What you have to do =>
In the records that follow, show each line where the word "Панорама" is present.

=== Task input ===

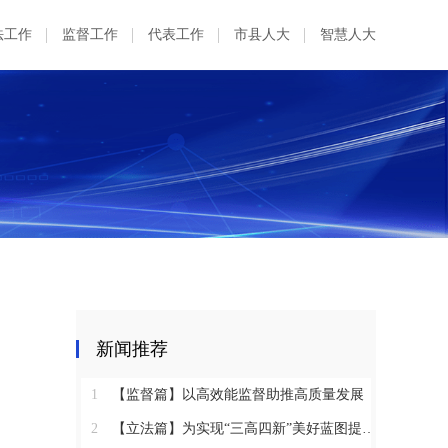
法工作
监督工作
代表工作
市县人大
智慧人大
新闻推荐
1
【监督篇】以高效能监督助推高质量发展
2
【立法篇】为实现“三高四新”美好蓝图提供坚实法治保障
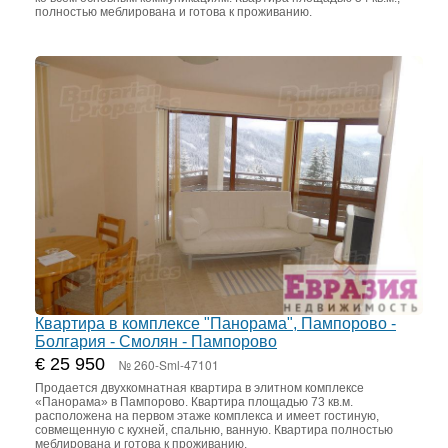
полностью меблирована и готова к проживанию.
Квартира в комплексе "Панорама", Пампорово -
Болгария - Смолян - Пампорово
€ 25 950
№ 260-Sml-47101
Продается двухкомнатная квартира в элитном комплексе
«Панорама» в Пампорово. Квартира площадью 73 кв.м.
расположена на первом этаже комплекса и имеет гостиную,
совмещенную с кухней, спальню, ванную. Квартира полностью
меблирована и готова к проживанию.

===

Exercise output =>
Квартира в комплексе "Панорама", Пампорово -
«Панорама» в Пампорово. Квартира площадью 73 кв.м.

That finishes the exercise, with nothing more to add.